"""

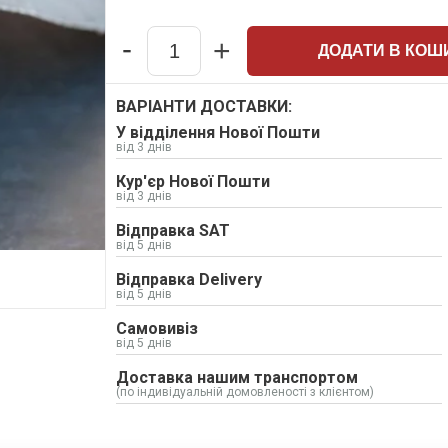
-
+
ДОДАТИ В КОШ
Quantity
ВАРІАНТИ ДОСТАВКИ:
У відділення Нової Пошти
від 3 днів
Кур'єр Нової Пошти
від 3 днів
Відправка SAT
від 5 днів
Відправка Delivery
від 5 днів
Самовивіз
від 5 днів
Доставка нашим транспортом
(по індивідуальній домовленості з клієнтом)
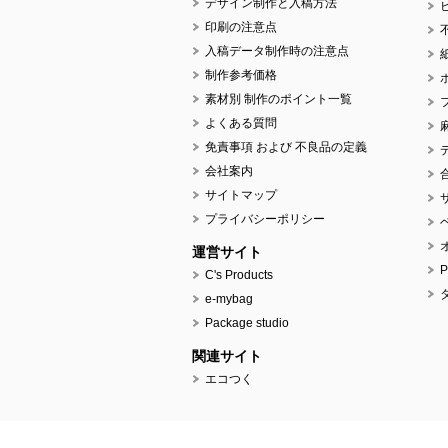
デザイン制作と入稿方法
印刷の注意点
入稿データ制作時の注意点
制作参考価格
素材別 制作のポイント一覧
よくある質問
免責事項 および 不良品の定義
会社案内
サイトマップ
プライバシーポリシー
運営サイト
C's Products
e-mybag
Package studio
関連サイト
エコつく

"""

#### What you are asked to do:
Exact repetition of each line above is expected; images are to be omitted.

#### Answer section:
-
+
ДОДАТИ В КОШ
Quantity
ВАРІАНТИ ДОСТАВКИ:
У відділення Нової Пошти
від 3 днів
Кур'єр Нової Пошти
від 3 днів
Відправка SAT
від 5 днів
Відправка Delivery
від 5 днів
Самовивіз
від 5 днів
Доставка нашим транспортом
(по індивідуальній домовленості з клієнтом)
デザイン制作と入稿方法
印刷の注意点
入稿データ制作時の注意点
制作参考価格
素材別 制作のポイント一覧
よくある質問
免責事項 および 不良品の定義
会社案内
サイトマップ
プライバシーポリシー
運営サイト
C's Products
e-mybag
Package studio
関連サイト
エコつく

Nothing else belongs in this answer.